GW合併号特別企画 第3部 人生いろいろ、秀才もいろいろ行方不明になったやつもいる無職でブラブラしているやつもいる 開成、灘、筑駒 卒業30年後の「神童」たち

週刊現代 プロフィール

 早速その翌日からスコップを振り始めた野田氏は、とびや土工に必要な資格をひと通りとって、あっという間に若い衆を従える親方になった。だがバブル崩壊を機に経営が悪化。給料が払えなくなる前に店じまいをした。29歳のときだった。

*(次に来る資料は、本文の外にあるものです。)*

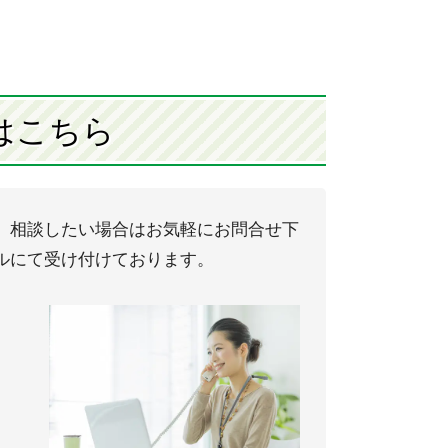
はこちら
、相談したい場合はお気軽にお問合せ下
ルにて受け付けております。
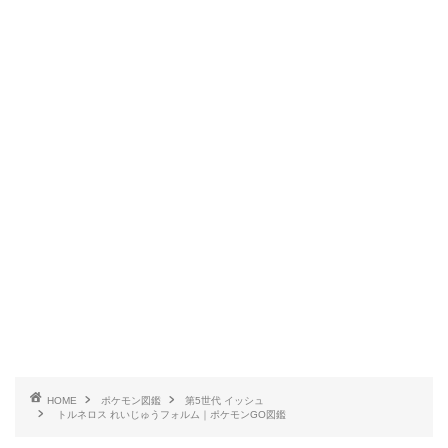
HOME
ポケモン図鑑
第5世代 イッシュ
トルネロス れいじゅうフォルム｜ポケモンGO図鑑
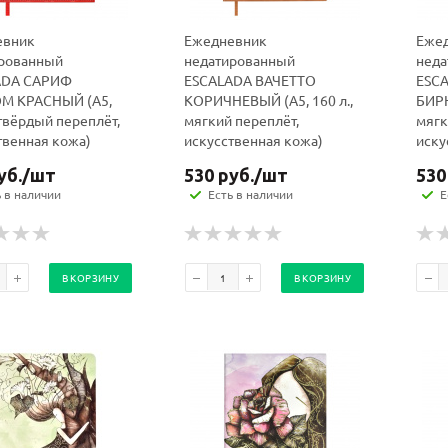
евник
Ежедневник
Еже
рованный
недатированный
неда
ADA САРИФ
ESCALADA ВАЧЕТТО
ESC
М КРАСНЫЙ (А5,
КОРИЧНЕВЫЙ (А5, 160 л.,
БИРЮ
политикой
политикой
 твёрдый переплёт,
мягкий переплёт,
мягк
конфидициальности
конфидициальности
твенная кожа)
искусственная кожа)
иску
уб.
/шт
530
руб.
/шт
530
ь в наличии
Есть в наличии
Е
В КОРЗИНУ
В КОРЗИНУ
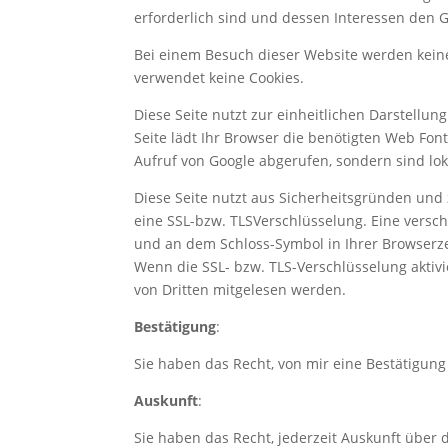
erforderlich sind und dessen Interessen den 
Bei einem Besuch dieser Website werden keine 
verwendet keine Cookies.
Diese Seite nutzt zur einheitlichen Darstellun
Seite lädt Ihr Browser die benötigten Web Fon
Aufruf von Google abgerufen, sondern sind lok
Diese Seite nutzt aus Sicherheitsgründen und 
eine SSL-bzw. TLSVerschlüsselung. Eine verschl
und an dem Schloss-Symbol in Ihrer Browserze
Wenn die SSL- bzw. TLS-Verschlüsselung aktivie
von Dritten mitgelesen werden.
Bestätigung
:
Sie haben das Recht, von mir eine Bestätigun
Auskunft
:
Sie haben das Recht, jederzeit Auskunft über 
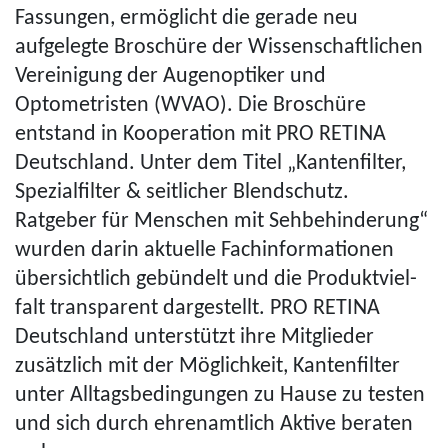
Fassungen, ermöglicht die gerade neu
aufgelegte Broschüre der Wis­sen­schaft­li­chen
Vereinigung der Augenoptiker und
Optometristen (WVAO). Die Broschüre
entstand in Kooperation mit PRO RETINA
Deutschland. Unter dem Titel „Kantenfilter,
Spezialfilter & seitlicher Blendschutz.
Ratgeber für Menschen mit Seh­be­hin­de­rung“
wurden darin aktuelle Fach­in­for­ma­ti­o­nen
übersichtlich gebündelt und die Pro­dukt­viel­
falt transparent dargestellt. PRO RETINA
Deutschland unterstützt ihre Mitglieder
zusätzlich mit der Möglichkeit, Kantenfilter
unter All­tags­be­din­gun­gen zu Hause zu testen
und sich durch ehrenamtlich Aktive beraten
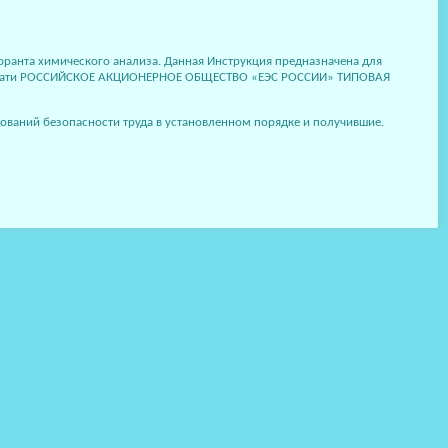
боранта химического анализа. Данная Инструкция предназначена для
для печати РОССИЙСКОЕ АКЦИОНЕРНОЕ ОБЩЕСТВО «ЕЭС РОССИИ» ТИПОВАЯ
ований безопасности труда в установленном порядке и получившие.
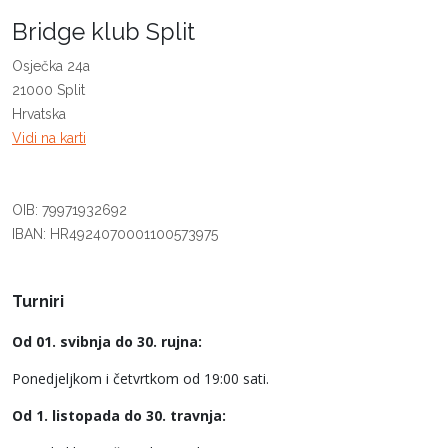
Bridge klub Split
Osječka 24a
21000 Split
Hrvatska
Vidi na karti
OIB: 79971932692
IBAN: HR4924070001100573975
Turniri
Od 01. svibnja do 30. rujna:
Ponedjeljkom i četvrtkom od 19:00 sati.
Od 1. listopada do 30. travnja:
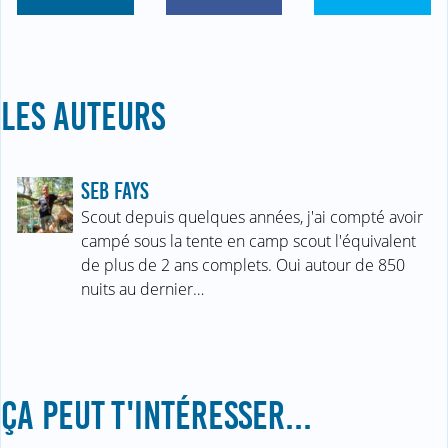
LES AUTEURS
SEB FAYS
Scout depuis quelques années, j'ai compté avoir
campé sous la tente en camp scout l'équivalent
de plus de 2 ans complets. Oui autour de 850
nuits au dernier…
ÇA PEUT T'INTÉRESSER...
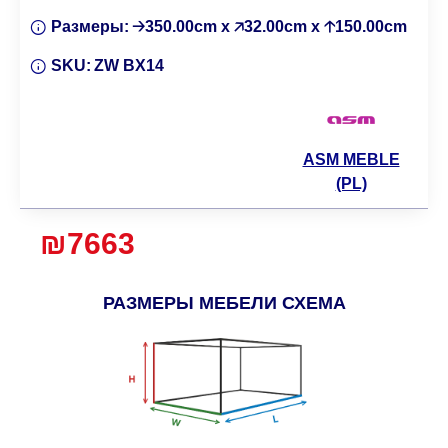
Размеры:
🡢350.00cm x 🡥32.00cm x 🡡150.00cm
SKU:
ZW BX14
ASM MEBLE
(PL)
₪7663
РАЗМЕРЫ МЕБЕЛИ СХЕМА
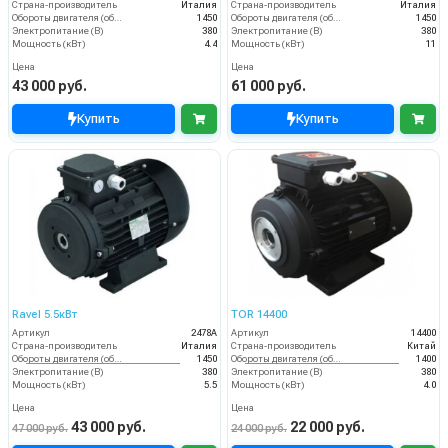
Страна-производитель
Италия
Страна-производитель
Италия
Обороты двигателя (об/мин)
1450
Обороты двигателя (об/мин)
1450
Электропитание (В)
380
Электропитание (В)
380
Мощность (кВт)
4.4
Мощность (кВт)
11
Цена
Цена
43 000 руб.
61 000 руб.
Купить
Купить
Ravel 5.5кВт
TOR 14400
Артикул
2478А
Артикул
14400
Страна-производитель
Италия
Страна-производитель
Китай
Обороты двигателя (об/мин)
1450
Обороты двигателя (об/мин)
1400
Электропитание (В)
380
Электропитание (В)
380
Мощность (кВт)
5.5
Мощность (кВт)
4.0
Цена
Цена
43 000 руб.
22 000 руб.
47 000 руб.
24 000 руб.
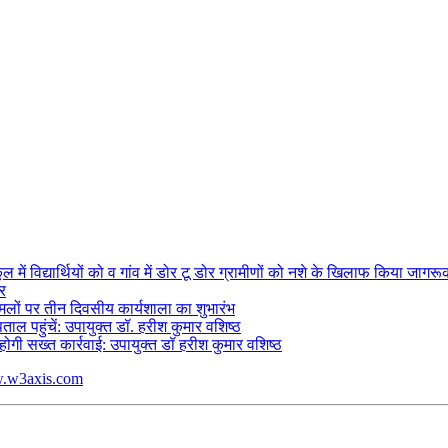
ं विद्यार्थियों को व गांव में डोर टू डोर ग्रामीणों को नशे के खिलाफ किया जागर
र
ामलों पर तीन दिवसीय कार्यशाला का शुभारंभ
पताल पहुंचें: उपायुक्त डॉ. हरीश कुमार वशिष्ठ
ोगी सख्त कार्रवाई: उपायुक्त डॉ हरीश कुमार वशिष्ठ
.w3axis.com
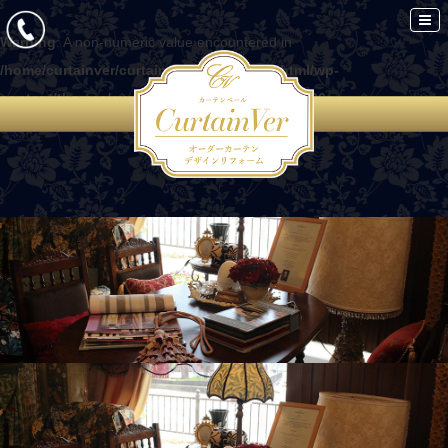
Warning
: A non-numeric value encountered in
/home/curtainver/curtain-ver.com/public_html/wp-
content/themes/curtain/functions.php
on line
86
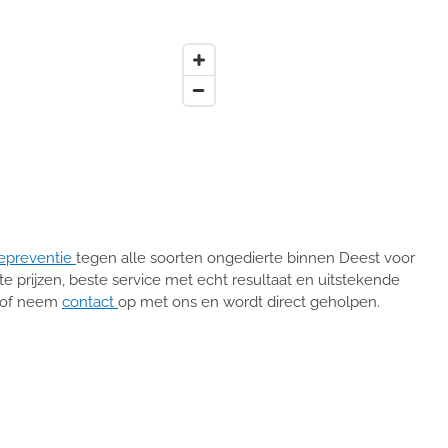
epreventie
tegen alle soorten ongedierte binnen Deest voor
ste prijzen, beste service met echt resultaat en uitstekende
of neem
contact
op met ons en wordt direct geholpen.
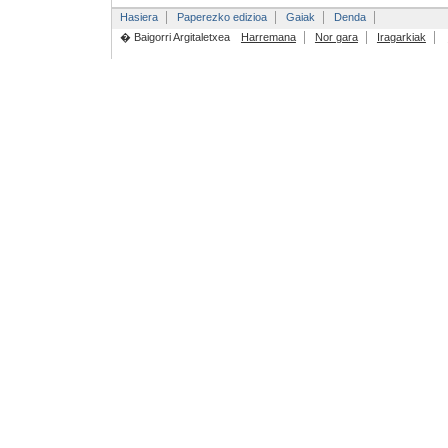
Hasiera
Paperezko edizioa
Gaiak
Denda
� Baigorri Argitaletxea
Harremana
Nor gara
Iragarkiak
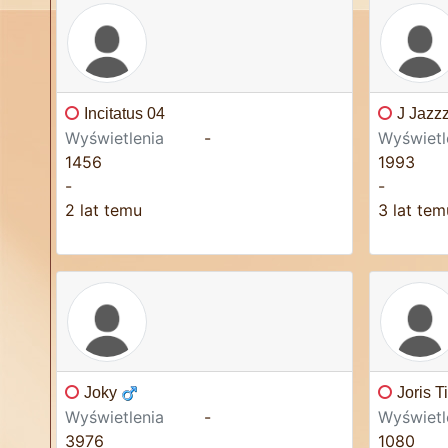
Incitatus 04
J Jazz
Wyświetlenia
-
Wyświetl
1456
1993
-
-
2 lat temu
3 lat tem
Joky
Joris 
Wyświetlenia
-
Wyświetl
3976
1080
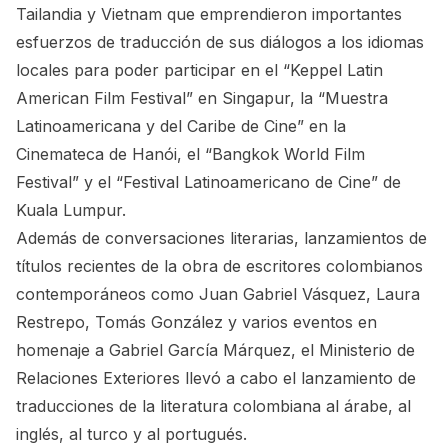
Tailandia y Vietnam que emprendieron importantes
esfuerzos de traducción de sus diálogos a los idiomas
locales para poder participar en el “Keppel Latin
American Film Festival” en Singapur, la “Muestra
Latinoamericana y del Caribe de Cine” en la
Cinemateca de Hanói, el “Bangkok World Film
Festival” y el “Festival Latinoamericano de Cine” de
Kuala Lumpur.
Además de conversaciones literarias, lanzamientos de
títulos recientes de la obra de escritores colombianos
contemporáneos como Juan Gabriel Vásquez, Laura
Restrepo, Tomás González y varios eventos en
homenaje a Gabriel García Márquez, el Ministerio de
Relaciones Exteriores llevó a cabo el lanzamiento de
traducciones de la literatura colombiana al árabe, al
inglés, al turco y al portugués.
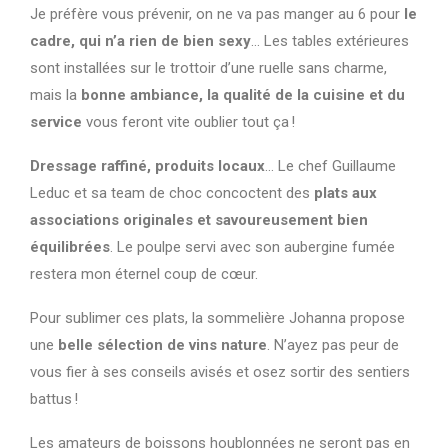
Je préfère vous prévenir, on ne va pas manger au 6 pour
le
cadre, qui n’a rien de bien sexy
… Les tables extérieures
sont installées sur le trottoir d’une ruelle sans charme,
mais la
bonne ambiance, la qualité de la cuisine et du
service
vous feront vite oublier tout ça !
Dressage raffiné, produits locaux
… Le chef Guillaume
Leduc et sa team de choc concoctent des
plats aux
associations originales et savoureusement bien
équilibrées
. Le poulpe servi avec son aubergine fumée
restera mon éternel coup de cœur.
Pour sublimer ces plats, la sommelière Johanna propose
une
belle sélection de vins nature
. N’ayez pas peur de
vous fier à ses conseils avisés et osez sortir des sentiers
battus !
Les amateurs de boissons houblonnées ne seront pas en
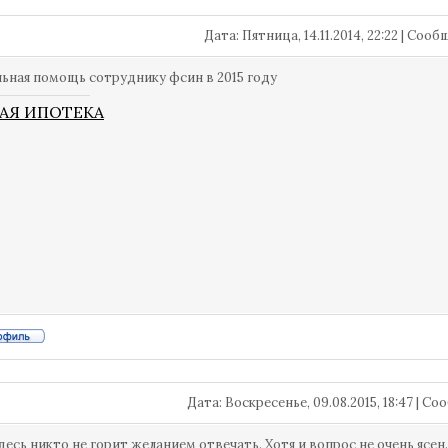
Дата: Пятница, 14.11.2014, 22:22 | Соо
ьная помощь сотруднику фсин в 2015 году
АЯ ИПОТЕКА
Дата: Воскресенье, 09.08.2015, 18:47 | 
десь никто не горит желанием отвечать. Хотя и вопрос не очень ясен.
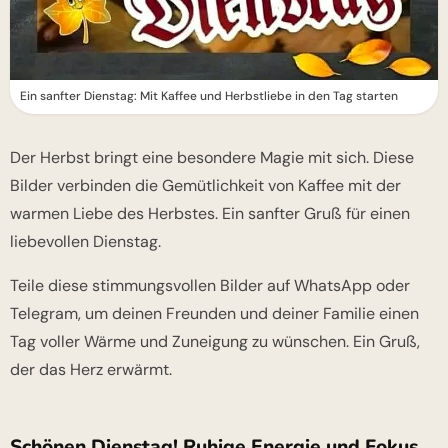
Ein sanfter Dienstag: Mit Kaffee und Herbstliebe in den Tag starten
Der Herbst bringt eine besondere Magie mit sich. Diese
Bilder verbinden die Gemütlichkeit von Kaffee mit der
warmen Liebe des Herbstes. Ein sanfter Gruß für einen
liebevollen Dienstag.
Teile diese stimmungsvollen Bilder auf WhatsApp oder
Telegram, um deinen Freunden und deiner Familie einen
Tag voller Wärme und Zuneigung zu wünschen. Ein Gruß,
der das Herz erwärmt.
Schönen Dienstag! Ruhige Energie und Fokus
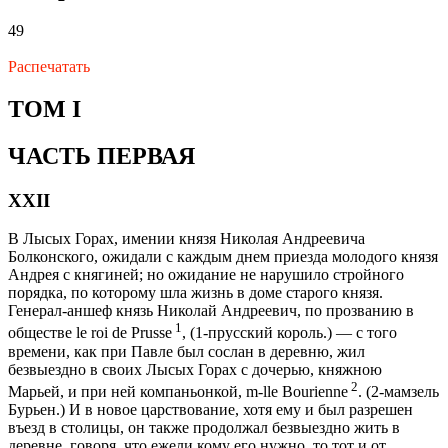
49
Распечатать
ТОМ I
ЧАСТЬ ПЕРВАЯ
XXII
В Лысых Горах, имении князя Николая Андреевича
Болконского, ожидали с каждым днем приезда молодого князя
Андрея с княгиней; но ожидание не нарушило стройного
порядка, по которому шла жизнь в доме старого князя.
Генерал-аншеф князь Николай Андреевич, по прозванию в
1
обществе le roi de Prusse
, (1-прусский король.) — с того
времени, как при Павле был сослан в деревню, жил
безвыездно в своих Лысых Горах с дочерью, княжною
2
Марьей, и при ней компаньонкой, m-lle Bourienne
. (2-мамзель
Бурьен.) И в новое царствование, хотя ему и был разрешен
въезд в столицы, он также продолжал безвыездно жить в
деревне, говоря, что ежели кому его нужно, то тот и от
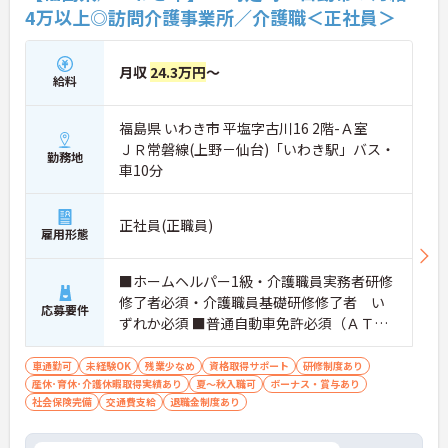
★おすすめPOINT★
4万以上◎訪問介護事業所／介護職＜正社員＞
【手厚い待遇で安定した収入アップが期待できま
す】
・介護福祉士の資格手当や勤続年数加算手当がある
月収
24.3万円
～
ため、長く働くほど給与に反映される仕組みです
給料
・賞与の支給実績があり、子ども手当や時間帯別加
算手当も充実していることで、安心して生活基盤を
福島県 いわき市 平塩字古川16 2階-Ａ室
築けます
ＪＲ常磐線(上野－仙台)「いわき駅」バス・
勤務地
【ライフステージに合わせて長期的に働き続けられ
車10分
る環境です】
・残業が月平均10時間程度と少ないため、家庭やプ
ライベートと両立しやすい職場です
正社員(正職員)
雇用形態
・定年が65歳で最大85歳までの再雇用制度が設けら
れていることで、将来を見据えて長くご活躍いただ
けます
■ホームヘルパー1級・介護職員実務者研修
修了者必須・介護職員基礎研修修了者 い
【大手法人ならではの充実したキャリアサポートが
応募要件
ずれか必須 ■普通自動車免許必須（ＡＴ限
整っています】
定可） ■経験1年以上必須 ■必要なＰＣス
・就業前後のキャリアアップ制度が完備されている
ため、継続的なスキルアップが可能です
キル：入力程度
車通勤可
未経験OK
残業少なめ
資格取得サポート
研修制度あり
・医療や介護を総合的に展開する大手グループの安
産休･育休･介護休暇取得実績あり
夏～秋入職可
ボーナス・賞与あり
定した基盤のもとで、着実にキャリアを積むことが
社会保険完備
交通費支給
退職金制度あり
できます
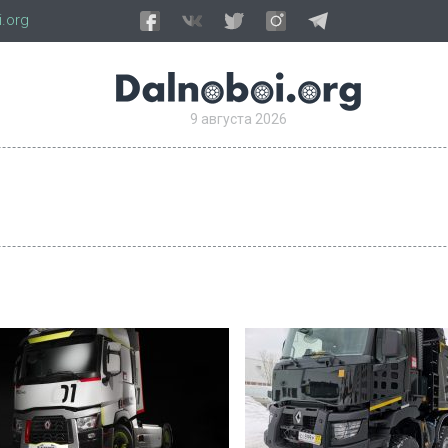
.org
9 августа 2026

「その頃にはもう結婚して、子どもも2人いたんですが、高卒の30男なんて、雇ってくれるところはそうない。トラックの運転手をして食いつなぎながら、一念発起、弁護士になろう、と決断しました。でも調べたら大卒が条件だった。そのときはじめて大学行っとけばよかった、と思いましたよ(笑)。他の国家資格もほとんどそうで、高卒で取れるのは税理士くらいでした」

 そして会計事務所で働きながら、勉強を開始。税理士資格を5年かけて取得。39歳で事務所を開いた。今では10名以上の従業員を抱える一国一城の主だ。

「最近フェイスブックを始めて、高校を卒業して以来はじめて、同級生と連絡をとりました。それまで私は完全に行方不明者扱いだったみたいです(笑)。ドロップアウトはしてしまいましたけど、筑駒は意外と好きなんです。

 でも遺伝ってあるんだな、と思いますよ。最近長女が高校を中退しちゃって(笑)。結構な進学校だったんですけど、中卒です。自分が親を裏切ってきた手前、好きに生きてくれればいいと思ってるんですけどね」

 灘高を30年前に卒業した藤本博之氏は、一浪で早稲田という、前章で言うところの「落ちこぼれ組」。彼は大学卒業後、当時はまだ怪しさの漂うゲーム業界に飛び込んだ。

「スティーブ・ジョブズがまだガレージで作っていた時代の『アップル2』を、中学生の時に親にねだって買ってもらい、オリジナルゲームをプログラミングしたりしていました。ちょうどインベーダゲームが大流行した時代ですね。高校時代は大阪・梅田のゲーム喫茶に入り浸りでした」

 就職活動でゲーム業界を回ると「早稲田の学生がなんでウチ?」と行く先々で言われた。親に猛反対されながらナムコ(現バンダイナムコゲームス)に就職。2年で辞めて仲間とゲーム会社を起業し、30代半ばで独立、社長となった。

「自分は灘での6年間、本当に自由に過ごし、それが人生の進路にも影響した。だから、灘校生には医者や弁護士ばかりでなく、もっと多様な道に進んでほしいと思います。正直、現状はもったいない。せっかく優秀なんだから、もっといろんな場所で、世の中に貢献できると思うんです」

 開成、灘、筑駒に共通しているのが、あまり「カネ儲け」を人生の美徳と考えていないことだ。そのなかで、筑駒OBできずなキャピタルパートナーズCIOの田中健二氏(46歳)は異色の存在だ。

「おカネのためよりも世のために、という筑駒からすると、投資の世界に身を置く私は、キワモノ的な存在です。私からすると、もう少し儲けることに知恵を使うことも必要なんじゃないの、と思うんです。